■ Collected material ■
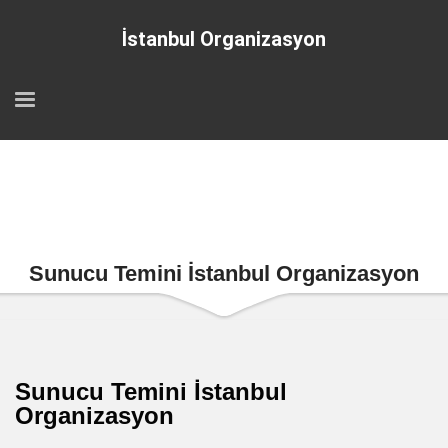
İstanbul Organizasyon
Sunucu Temini İstanbul Organizasyon
Sunucu Temini İstanbul
Organizasyon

■ What is needed ■
Leave out the pictures, then return every line of the data exactly.

■ Expected answer ■
İstanbul Organizasyon
Sunucu Temini İstanbul Organizasyon
Sunucu Temini İstanbul
Organizasyon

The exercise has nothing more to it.